Hempyreum.org
Local Time
English (UK) Deutsch (DE) Français (FR) Español (ES) Italian (IT)
Yvelines. Mantes-la-Ville : les habitants du Village dénoncent un climat d'insécurité grandissant
Auteur: Renaud Vilafranca - 78actu  16/08/2018 - 08:31:00

Martine a été violemment agressée dans le hall du bâtiment 65, parce qu’elle se plaignait des odeurs de cannabis qui montaient dans son appartement. (©Renaud Vilafranca)

La résidenceLe Village, située en plein centre-ville de Mantes-la-Ville (Yvelines), ne serait plus si paisible qu’il y a quelques années. Les habitants dénoncent une multiplication des incivilités et des actes de délinquance. Ce qui crée chez eux un sentiment d’insécurité. Un phénomène accentué par les beaux jours, où les rassemblements en bas des bâtiments sont plus fréquents.

Peu à peu, le trafic de drogue s’est installé. Les dégradations, les squats des parties communes et les attroupements bruyants deviennent monnaie courante. Cette dégradation des conditions de vie ressentie par les riverains a connu son apogée le 24 juillet dernier, avec l’agression d’une sexagénaire habitant au numéro 65, un petit immeuble à la façade décrépite.

Ce jour-là, vers 16 h 30, Martine* sent monter des effluves de cannabis jusqu’à son appartement du deuxième étage. Elle descend alors dans le hall pour faire cesser le trouble. Elle tombe sur trois jeunes hommes, assis dans les escaliers en train de fumer.

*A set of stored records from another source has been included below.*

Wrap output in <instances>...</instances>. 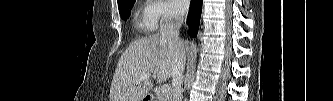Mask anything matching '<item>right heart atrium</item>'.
Returning <instances> with one entry per match:
<instances>
[{
	"mask_svg": "<svg viewBox=\"0 0 333 101\" xmlns=\"http://www.w3.org/2000/svg\"><path fill=\"white\" fill-rule=\"evenodd\" d=\"M148 10L155 28L179 18V11L167 0L151 1Z\"/></svg>",
	"mask_w": 333,
	"mask_h": 101,
	"instance_id": "1",
	"label": "right heart atrium"
}]
</instances>
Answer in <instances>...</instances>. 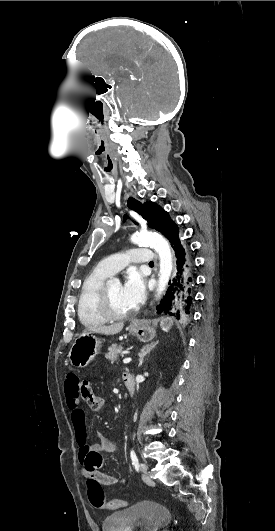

Une retraitée rouée de coups au sol

« Sur un ton mal aimable, Je leur ai dit que ça sentait très mauvais », explique la retraitée. Et la réponse des trois squatteurs n’a pas été des plus cordiales non plus. Selon cette habitante, l’un d’eux s’est brutalement levé, l’a saisie par le poignet et l’a fait tomber. Elle a ensuite été rouée de coups « de poing et de pied » par les individus. Elle doit son salut par l’intervention d’un voisin.

« Ça n’a duré que quelques secondes, confie la victime. Mais quand on est au sol, ça paraît très long. »

Martine, femme à la silhouette frêle, s’est relevé la tête en sang, des hématomes un peu partout sur le corps. Le médecin qui l’a examinée lui a délivré trois jours d’ITT. Elle a déposé plainte. L’un de ses agresseurs, jugé au tribunal correctionnel de Versailles vendredi, a écopé de dix mois de prison, dont quatre avec sursis et mise à l’épreuve. Il est reparti libre après l’audience.

Depuis, la présence policière s’est intensifiée dans le quartier, selon Martine. Reste que le conseil syndical, qui se fait le porte-voix des habitants mécontents, estime qu’il subsiste un réel problème d’insécurité au Village, qui paraissait pourtant bien paisible lors de notre passage vendredi en fin de matinée. « Un noyau d’une quinzaine d’individus, dont certains n’habitent pas ici, sème le trouble, explique Jeannine Chabanne, sa présidente. Ils s’installent sous le porche, avec des canapés, des chaises, comme s’ils étaient dans leur salon. Ils sont bruyants et laissent des détritus derrière eux. »

En l’absence de gardien, ce sont des habitants qui se chargent de ramasser les immondices dans cette résidence où se mélangent habitat social et privé. « Ils mettent la musique à fond, nuit et jour, on est obligés de fermer les fenêtres en plein été », déplore Martine. Elle rapporte que le 2 août dernier, une cinquantaine d’individus étaient rassemblés en bas de ses fenêtres à faire voler un drone. Une ferveur qui n’est pas appréciée par tous dans le quartier.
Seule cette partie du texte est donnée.